Hi, I’m trying to temporarily disable the pre-allocation of CUDA GPU memory to investigate the CUDA GPU memory usage of some experiments with my model. To be clear,

I want to make sure that GPU is allocated as late as possible, so I can read the correct and exact memory usage of each layer of my model. (I understood that cudaMalloc is an expensive operation, but that’s fine in my case!)
I want to release the GPU memory as soon as possible. From my current understanding, this has been done decently in the current code base. I just simply mentioned it here.

From my current understanding, I will need to investigate cudaMalloc, and the pre-allocation is controlled by the cache memory allocator as mentioned by my title.

Am I on the right track this way trying to understand the source of CUDAMallocAsyncAllocator? It will help me a lot if someone did this before and could share it with me. Or you might point out what’s the problem with this track and point me to another recommended one. Thanks!

ptrblck · April 24, 2023, 4:33pm

You can disable the caching allocator via export PYTORCH_NO_CUDA_MEMORY_CACHING=1 which will then use cudaMalloc/Free calls without reusing any memory.

raining_day513 · April 24, 2023, 4:52pm

Hi, ptrblck, thanks for your advice! I will try it for sure!

Before I found your answer I was thinking about using both:

torch.cuda.max_memory_reserved
torch.cuda.reset_peak_memory_stats

in the register_forward_hook of nested nn.Module to measure the CUDA GPU memory of each layer of my model as if the CUDA caching mechanism of PyTorch is not enabled. (In detail: I was thinking about subtracting the value returned by the first API from the GPU memory usage including caches.) Do you think this a good idea? Thanks for your kindness (and I probably used the wrong tag, let me fix it now!)

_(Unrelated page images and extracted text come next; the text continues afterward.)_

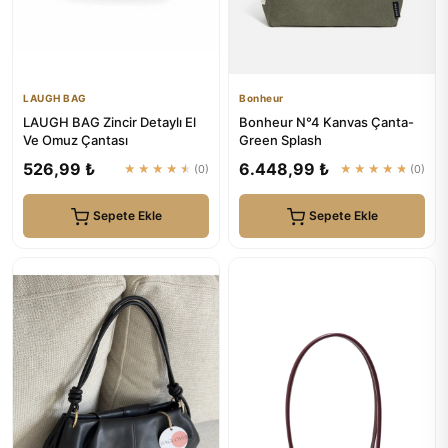
LAUGH BAG
Bonheur
LAUGH BAG Zincir Detaylı El
Bonheur N°4 Kanvas Çanta-
Ve Omuz Çantası
Green Splash
526,99 ₺
6.448,99 ₺
★★★★★
(0)
★★★★★
(0)
Sepete Ekle
Sepete Ekle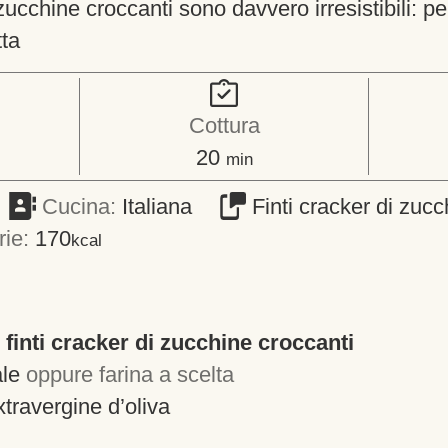
zucchine croccanti sono davvero irresistibili: perf
tta
Cottura
minuti
20
min
Cucina:
Italiana
Finti cracker di zucc
rie:
170
kcal
 finti cracker di zucchine croccanti
ale
oppure farina a scelta
xtravergine d’oliva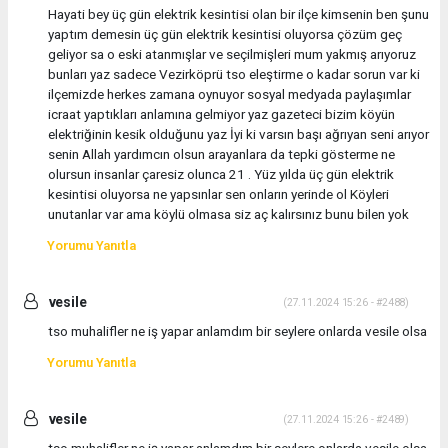
Hayati bey üç gün elektrik kesintisi olan bir ilçe kimsenin ben şunu
yaptım demesin üç gün elektrik kesintisi oluyorsa çözüm geç
geliyor sa o eski atanmışlar ve seçilmişleri mum yakmış arıyoruz
bunları yaz sadece Vezirköprü tso eleştirme o kadar sorun var ki
ilçemizde herkes zamana oynuyor sosyal medyada paylaşımlar
icraat yaptıkları anlamına gelmiyor yaz gazeteci bizim köyün
elektriğinin kesik olduğunu yaz İyi ki varsın başı ağrıyan seni arıyor
senin Allah yardımcın olsun arayanlara da tepki gösterme ne
olursun insanlar çaresiz olunca 21 . Yüz yılda üç gün elektrik
kesintisi oluyorsa ne yapsınlar sen onların yerinde ol Köyleri
unutanlar var ama köylü olmasa siz aç kalırsınız bunu bilen yok
Yorumu Yanıtla
vesile
(27.11.2024 15:26 - #2488)
tso muhalifler ne iş yapar anlamdım bir seylere onlarda vesile olsa
Yorumu Yanıtla
vesile
(27.11.2024 15:26 - #2489)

ptrblck · April 24, 2023, 7:23pm

Instead of checking the reserved memory (which includes the cache) and subtracting the reported memory by nvidia-smi I would just use torch.cuda.memory_allocated which will return the used and allocated memory only.

ChineseBest · April 25, 2023, 2:27pm

I agree, memory_allocated will be a better idea. I think raining_day513 is in the right track.